Segment Start: DATA EXTRACTS

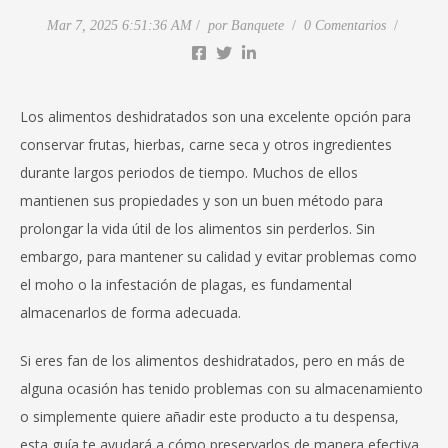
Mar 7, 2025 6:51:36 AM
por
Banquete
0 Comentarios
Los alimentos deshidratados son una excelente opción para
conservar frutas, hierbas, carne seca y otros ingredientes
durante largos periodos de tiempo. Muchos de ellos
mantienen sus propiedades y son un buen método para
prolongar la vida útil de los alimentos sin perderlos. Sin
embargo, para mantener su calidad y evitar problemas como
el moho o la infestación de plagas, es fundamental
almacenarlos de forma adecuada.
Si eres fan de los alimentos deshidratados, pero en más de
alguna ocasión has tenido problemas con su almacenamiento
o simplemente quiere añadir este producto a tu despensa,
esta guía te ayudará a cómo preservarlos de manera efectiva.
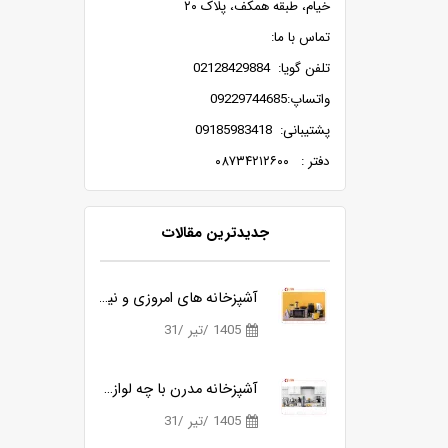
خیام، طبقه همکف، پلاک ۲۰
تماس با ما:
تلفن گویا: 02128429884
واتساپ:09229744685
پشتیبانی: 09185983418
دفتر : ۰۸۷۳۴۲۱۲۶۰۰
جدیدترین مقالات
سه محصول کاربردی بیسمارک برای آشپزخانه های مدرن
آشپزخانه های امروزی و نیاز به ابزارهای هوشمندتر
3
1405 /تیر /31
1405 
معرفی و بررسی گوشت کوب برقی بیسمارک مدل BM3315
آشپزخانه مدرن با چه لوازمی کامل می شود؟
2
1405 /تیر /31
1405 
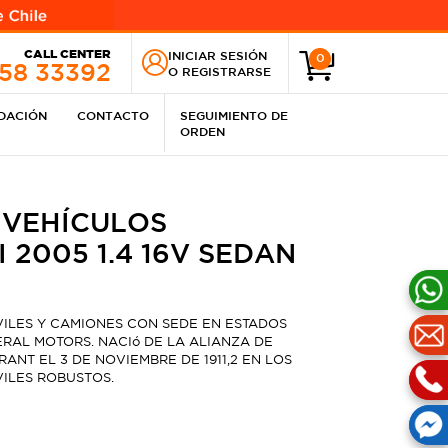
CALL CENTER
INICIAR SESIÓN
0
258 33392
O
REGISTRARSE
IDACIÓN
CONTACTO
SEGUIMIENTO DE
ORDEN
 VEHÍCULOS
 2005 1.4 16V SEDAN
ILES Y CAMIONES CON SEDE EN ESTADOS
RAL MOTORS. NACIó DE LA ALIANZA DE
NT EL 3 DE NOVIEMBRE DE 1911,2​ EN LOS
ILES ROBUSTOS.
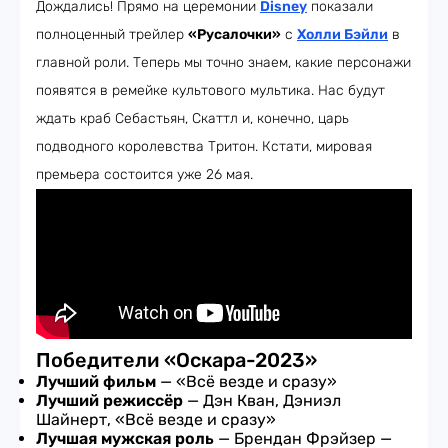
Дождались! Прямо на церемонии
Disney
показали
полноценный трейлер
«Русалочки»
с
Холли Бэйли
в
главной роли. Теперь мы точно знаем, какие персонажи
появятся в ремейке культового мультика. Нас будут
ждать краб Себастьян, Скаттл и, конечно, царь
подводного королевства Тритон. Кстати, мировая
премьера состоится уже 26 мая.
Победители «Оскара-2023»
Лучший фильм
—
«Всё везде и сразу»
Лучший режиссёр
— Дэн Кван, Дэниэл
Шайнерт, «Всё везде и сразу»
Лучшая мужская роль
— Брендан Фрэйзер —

Segment End: DATA EXTRACTS

* [WHAT NEEDS TO BE DONE]
Pictures aside, reproduce every record exactly as it stands.

* [RESULT OF THE TASK]
Mar 7, 2025 6:51:36 AM
por
Banquete
0 Comentarios
Los alimentos deshidratados son una excelente opción para
conservar frutas, hierbas, carne seca y otros ingredientes
durante largos periodos de tiempo. Muchos de ellos
mantienen sus propiedades y son un buen método para
prolongar la vida útil de los alimentos sin perderlos. Sin
embargo, para mantener su calidad y evitar problemas como
el moho o la infestación de plagas, es fundamental
almacenarlos de forma adecuada.
Si eres fan de los alimentos deshidratados, pero en más de
alguna ocasión has tenido problemas con su almacenamiento
o simplemente quiere añadir este producto a tu despensa,
esta guía te ayudará a cómo preservarlos de manera efectiva.
خیام، طبقه همکف، پلاک ۲۰
تماس با ما:
تلفن گویا: 02128429884
واتساپ:09229744685
پشتیبانی: 09185983418
دفتر : ۰۸۷۳۴۲۱۲۶۰۰
جدیدترین مقالات
سه محصول کاربردی بیسمارک برای آشپزخانه های مدرن
آشپزخانه های امروزی و نیاز به ابزارهای هوشمندتر
3
1405 /تیر /31
1405 
معرفی و بررسی گوشت کوب برقی بیسمارک مدل BM3315
آشپزخانه مدرن با چه لوازمی کامل می شود؟
2
1405 /تیر /31
1405 
CALL CENTER
INICIAR SESIÓN
0
258 33392
O
REGISTRARSE
IDACIÓN
CONTACTO
SEGUIMIENTO DE
ORDEN
 VEHÍCULOS
 2005 1.4 16V SEDAN
ILES Y CAMIONES CON SEDE EN ESTADOS
RAL MOTORS. NACIó DE LA ALIANZA DE
NT EL 3 DE NOVIEMBRE DE 1911,2​ EN LOS
ILES ROBUSTOS.
Дождались! Прямо на церемонии
Disney
показали
полноценный трейлер
«Русалочки»
с
Холли Бэйли
в
главной роли. Теперь мы точно знаем, какие персонажи
появятся в ремейке культового мультика. Нас будут
ждать краб Себастьян, Скаттл и, конечно, царь
подводного королевства Тритон. Кстати, мировая
премьера состоится уже 26 мая.
Победители «Оскара-2023»
Лучший фильм
—
«Всё везде и сразу»
Лучший режиссёр
— Дэн Кван, Дэниэл
Шайнерт, «Всё везде и сразу»
Лучшая мужская роль
— Брендан Фрэйзер —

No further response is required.